--- EXERCISE INPUTS Enclosed Below ---

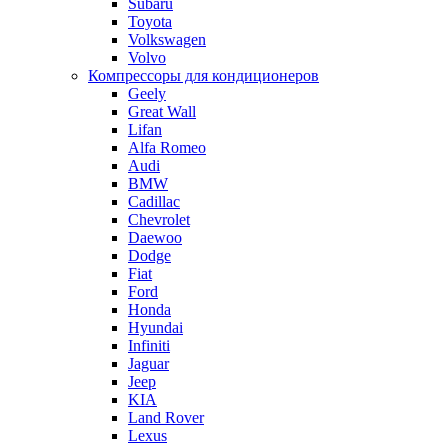
Subaru
Toyota
Volkswagen
Volvo
Компрессоры для кондиционеров
Geely
Great Wall
Lifan
Alfa Romeo
Audi
BMW
Cadillac
Chevrolet
Daewoo
Dodge
Fiat
Ford
Honda
Hyundai
Infiniti
Jaguar
Jeep
KIA
Land Rover
Lexus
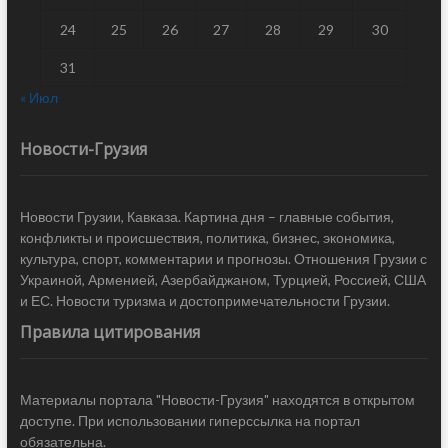
24
25
26
27
28
29
30
31
« Июл
Новости-Грузия
Новости Грузии, Кавказа. Картина дня – главные события,
конфликты и происшествия, политика, бизнес, экономика,
культура, спорт, комментарии и прогнозы. Отношения Грузии с
Украиной, Арменией, Азербайджаном, Турцией, Россией, США
и ЕС. Новости туризма и достопримечательности Грузии.
Правила цитирования
Материалы портала "Новости-Грузия" находятся в открытом
доступе. При использовании гиперссылка на портал
обязательна.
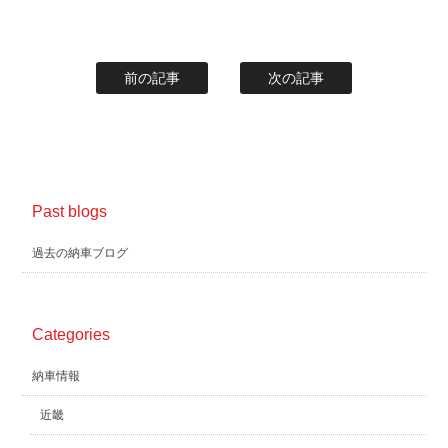
前の記事
次の記事
Past blogs
過去の納車ブログ
Categories
納車情報
近畿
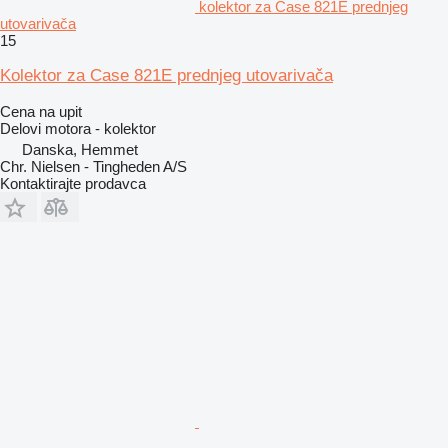
kolektor za Case 821E prednjeg
utovarivača
15
Kolektor za Case 821E prednjeg utovarivača
Cena na upit
Delovi motora - kolektor
Danska, Hemmet
Chr. Nielsen - Tingheden A/S
Kontaktirajte prodavca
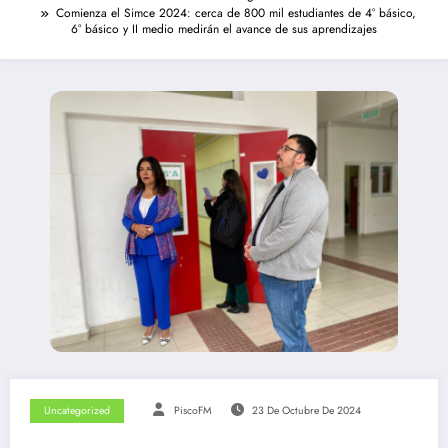
Comienza el Simce 2024: cerca de 800 mil estudiantes de 4° básico,
6° básico y II medio medirán el avance de sus aprendizajes
Uncategorized
PiscoFM
23 De Octubre De 2024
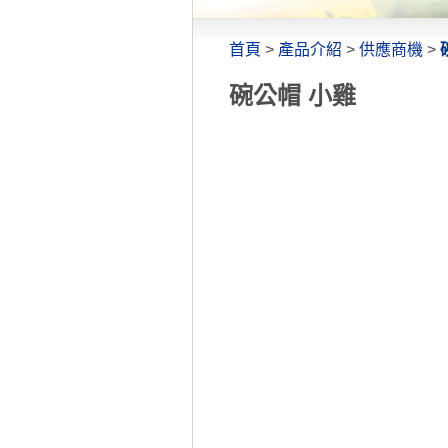
首頁
>
產品介紹
>
供應商機
>
碗公帽 小雞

--- End of Enclosed EXERCISE INPUTS ---

WORK REQUIRED ▸ Copy each line of the records that has "básico" in it.

TASK SOLUTION ▸
Comienza el Simce 2024: cerca de 800 mil estudiantes de 4° básico,
6° básico y II medio medirán el avance de sus aprendizajes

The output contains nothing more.